● **WHAT IS NEEDED**: The string "эфире" may appear in lines of the data; report how many lines contain it, with no other output.

● **DATA FOR ANALYSIS**:

□ □ □ □ □ □ □

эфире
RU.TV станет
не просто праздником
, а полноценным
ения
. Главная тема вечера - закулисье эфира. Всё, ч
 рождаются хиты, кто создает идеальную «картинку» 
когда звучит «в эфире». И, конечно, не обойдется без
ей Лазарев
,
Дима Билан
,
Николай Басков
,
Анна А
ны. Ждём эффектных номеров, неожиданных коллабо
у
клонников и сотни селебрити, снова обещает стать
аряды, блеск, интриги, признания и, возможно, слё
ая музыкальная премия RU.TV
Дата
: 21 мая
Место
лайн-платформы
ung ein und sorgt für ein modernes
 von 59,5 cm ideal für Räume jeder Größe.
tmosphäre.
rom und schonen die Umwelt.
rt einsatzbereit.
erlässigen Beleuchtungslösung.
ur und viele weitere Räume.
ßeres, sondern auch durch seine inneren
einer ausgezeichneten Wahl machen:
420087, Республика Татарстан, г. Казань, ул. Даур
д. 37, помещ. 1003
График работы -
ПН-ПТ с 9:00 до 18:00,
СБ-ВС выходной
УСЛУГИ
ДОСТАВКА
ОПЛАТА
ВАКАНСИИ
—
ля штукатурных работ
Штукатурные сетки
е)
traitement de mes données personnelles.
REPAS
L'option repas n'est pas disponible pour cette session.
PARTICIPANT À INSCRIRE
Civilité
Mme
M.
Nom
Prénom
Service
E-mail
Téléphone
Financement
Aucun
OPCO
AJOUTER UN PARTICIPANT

□ □ □ □ □ □ □

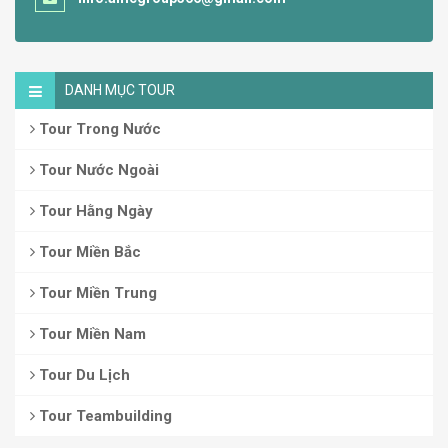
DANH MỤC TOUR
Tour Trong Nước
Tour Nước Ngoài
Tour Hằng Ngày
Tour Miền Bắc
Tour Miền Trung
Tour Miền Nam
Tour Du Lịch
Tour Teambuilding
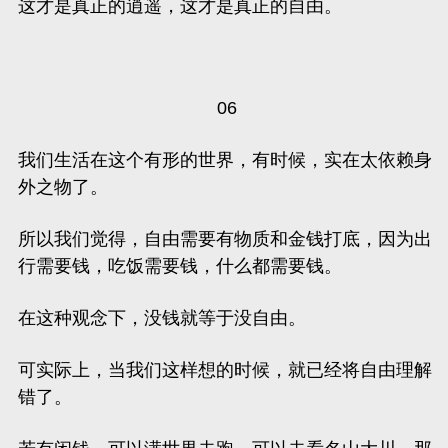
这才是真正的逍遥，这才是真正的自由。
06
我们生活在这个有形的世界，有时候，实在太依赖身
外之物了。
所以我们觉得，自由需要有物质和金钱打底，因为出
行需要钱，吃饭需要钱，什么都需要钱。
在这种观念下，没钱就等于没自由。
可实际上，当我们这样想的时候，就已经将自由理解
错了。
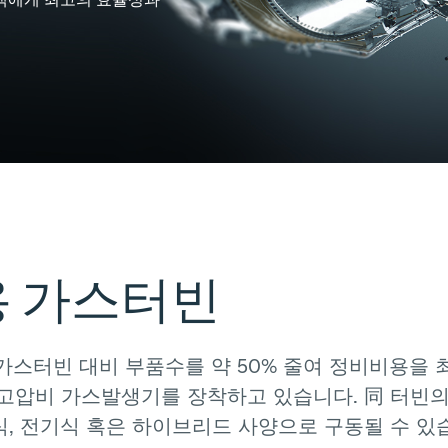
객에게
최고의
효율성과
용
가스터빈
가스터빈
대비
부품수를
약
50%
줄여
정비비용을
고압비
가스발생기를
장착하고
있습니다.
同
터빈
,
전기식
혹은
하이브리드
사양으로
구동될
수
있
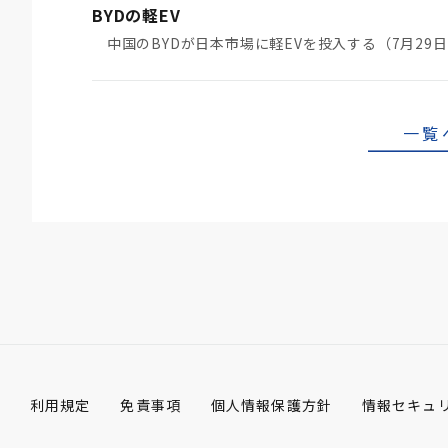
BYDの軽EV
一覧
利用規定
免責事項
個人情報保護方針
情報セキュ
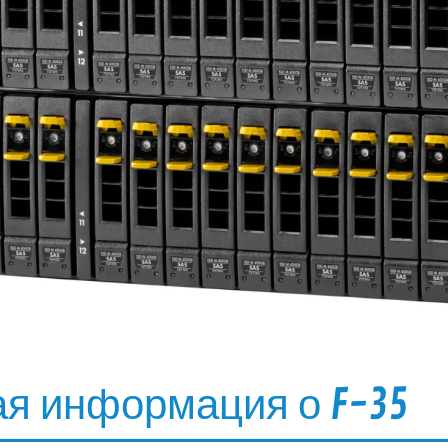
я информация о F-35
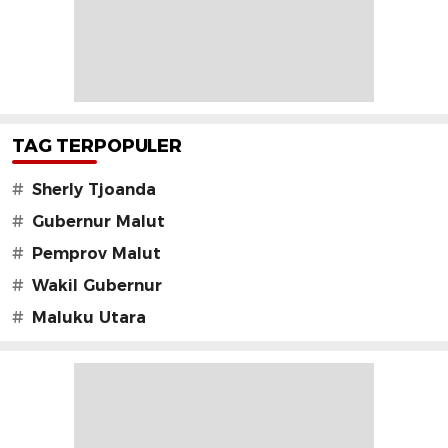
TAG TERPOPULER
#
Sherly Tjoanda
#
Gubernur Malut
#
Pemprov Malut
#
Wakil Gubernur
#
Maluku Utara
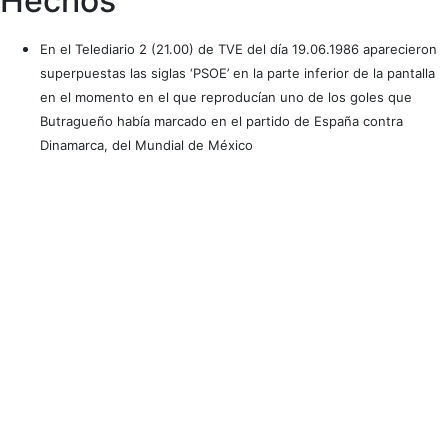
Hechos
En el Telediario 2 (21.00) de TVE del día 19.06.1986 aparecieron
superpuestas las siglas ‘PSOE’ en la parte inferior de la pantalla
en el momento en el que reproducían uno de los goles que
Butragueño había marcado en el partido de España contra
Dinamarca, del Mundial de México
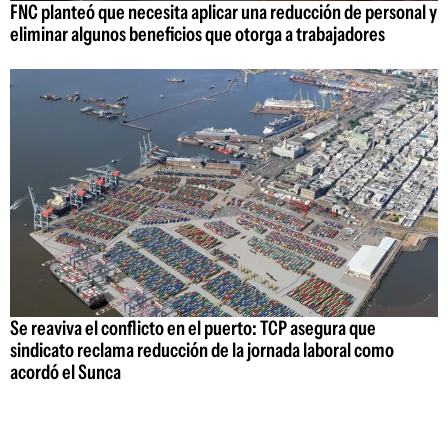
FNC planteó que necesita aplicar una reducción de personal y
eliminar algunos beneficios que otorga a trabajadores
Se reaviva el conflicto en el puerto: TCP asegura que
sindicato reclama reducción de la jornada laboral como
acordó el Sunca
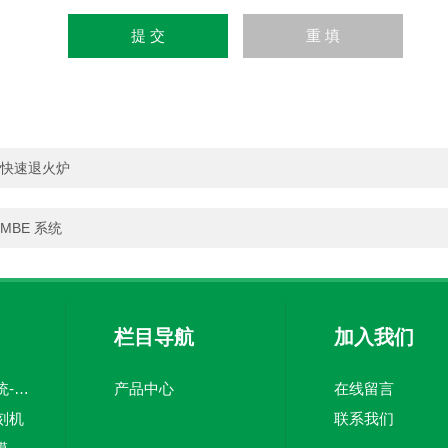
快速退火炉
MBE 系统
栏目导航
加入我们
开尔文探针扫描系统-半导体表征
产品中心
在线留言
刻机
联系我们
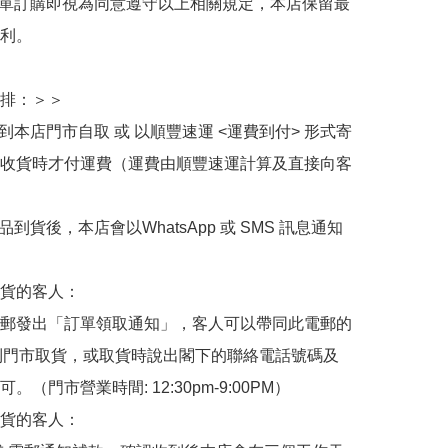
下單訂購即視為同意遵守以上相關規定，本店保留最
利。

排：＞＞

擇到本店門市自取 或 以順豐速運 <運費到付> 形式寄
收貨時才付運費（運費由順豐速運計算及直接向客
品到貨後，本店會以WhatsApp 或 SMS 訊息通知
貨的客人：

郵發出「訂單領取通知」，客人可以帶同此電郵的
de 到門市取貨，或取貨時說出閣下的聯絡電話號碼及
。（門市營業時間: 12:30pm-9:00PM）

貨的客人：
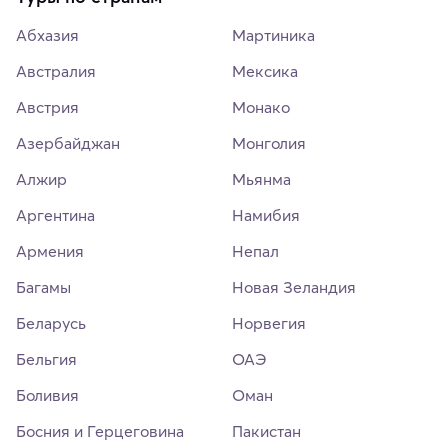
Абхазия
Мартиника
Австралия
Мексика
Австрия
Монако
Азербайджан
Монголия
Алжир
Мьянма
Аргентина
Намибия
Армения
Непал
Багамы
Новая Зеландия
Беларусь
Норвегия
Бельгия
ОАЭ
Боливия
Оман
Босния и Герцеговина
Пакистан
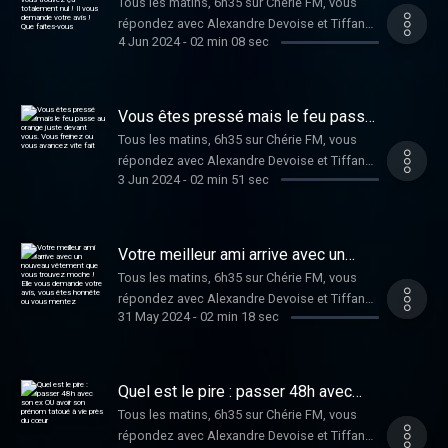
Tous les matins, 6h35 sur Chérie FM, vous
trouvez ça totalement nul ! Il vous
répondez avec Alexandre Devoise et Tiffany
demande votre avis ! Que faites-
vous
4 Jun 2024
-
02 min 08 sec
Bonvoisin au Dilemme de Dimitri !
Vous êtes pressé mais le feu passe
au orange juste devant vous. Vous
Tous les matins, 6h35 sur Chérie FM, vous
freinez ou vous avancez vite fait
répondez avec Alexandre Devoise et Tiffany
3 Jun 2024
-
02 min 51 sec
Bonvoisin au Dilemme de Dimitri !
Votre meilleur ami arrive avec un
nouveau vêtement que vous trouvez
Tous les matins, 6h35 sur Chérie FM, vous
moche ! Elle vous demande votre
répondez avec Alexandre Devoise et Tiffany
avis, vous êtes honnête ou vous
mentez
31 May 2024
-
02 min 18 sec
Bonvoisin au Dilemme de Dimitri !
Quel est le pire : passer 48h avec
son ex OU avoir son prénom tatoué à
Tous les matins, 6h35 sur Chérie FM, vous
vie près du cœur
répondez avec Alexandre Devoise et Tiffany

□ □ □ □ □ □ □

● **RESULT OF THE TASK**: 2